Uh oh! This fails because array_to_string is not IMMUTABLE. There are SO answers that suggest wrapping array_to_string in an immutable function:

CREATE FUNCTION my_array_to_string(arr ANYARRAY, sep TEXT) 
RETURNS text LANGUAGE SQL IMMUTABLE
AS $$
    SELECT array_to_string(arr, sep);
$$;

CREATE INDEX book_fulltext_idx
    ON book using GIN 
        ((to_tsvector('simple', my_array_to_string(tags, ' ')) || to_tsvector('simple', title)));

The index create works! But it never gets used. EXPLAIN ANALYZE on the above SELECT always results in a sequential scan. Postgres is apparently too smart for this trickery.

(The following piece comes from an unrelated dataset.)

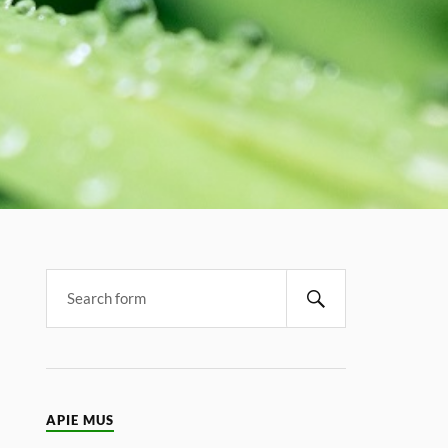
APIE MUS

Aggregate  (cost=4348818.79..4348818.80 rows=1 width=8) (actual time=107489.124..107489.125 rows=1 loops=1)
  ->  Seq Scan on book  (cost=0.00..4348543.45 rows=110135 width=0) (actual time=50.689..107477.408 rows=24641 loops=1)
        Filter: ((to_tsvector('simple'::regconfig, my_array_to_string(tags, ' '::text)) || to_tsvector('simple'::regconfig, title)) @@ '''mysearchterm'''::tsquery)"
        Rows Removed by Filter: 5354819
Planning Time: 0.144 ms
Execution Time: 107489.157 ms

I'm stumped. Is there some way of improving this?


New strategy: Use array_to_tsvector.

CREATE INDEX book_fulltext_idx
    ON book using GIN 
        ((array_to_tsvector(tags) || to_tsvector('simple', title)));

SELECT * 
FROM book 
WHERE array_to_tsvector(tags) || to_tsvector('simple', title)
      @@ to_tsquery('simple', 'mysearchterm'); 

This works! The index is used! It's fast!

Bitmap Heap Scan on book  (cost=2005.04..76150.11 rows=26973 width=147) (actual time=5.281..425.128 rows=946 loops=1)
  Recheck Cond: ((array_to_tsvector(tags) || to_tsvector('simple'::regconfig, title)) @@ '''apple'''::tsquery)"
  Heap Blocks: exact=790
  ->  Bitmap Index Scan on book_fulltext_idx  (cost=0.00..1998.30 rows=26973 width=0) (actual time=4.468..4.468 rows=957 loops=1)
        Index Cond: ((array_to_tsvector(tags) || to_tsvector('simple'::regconfig, title)) @@ '''mysearchterm'''::tsquery)"
Planning Time: 0.113 ms
Execution Time: 425.371 ms

BUT the semantics of the search are problematic. array_to_tsvector interprets the array as raw lexemes. to_tsquery strips out $ and dashes. That means tags with dollar signs or dashes are unsearchable.

-- This can NEVER match the tag `$mysearchterm`
SELECT * 
FROM book 
WHERE array_to_tsvector(tags) || to_tsvector('simple', title)
      @@ to_tsquery('simple', '$mysearchterm'); 

Is there some way to make this do what I want? Seems like I want something like array_to_tsvector('simple', tags) but that function does not exist.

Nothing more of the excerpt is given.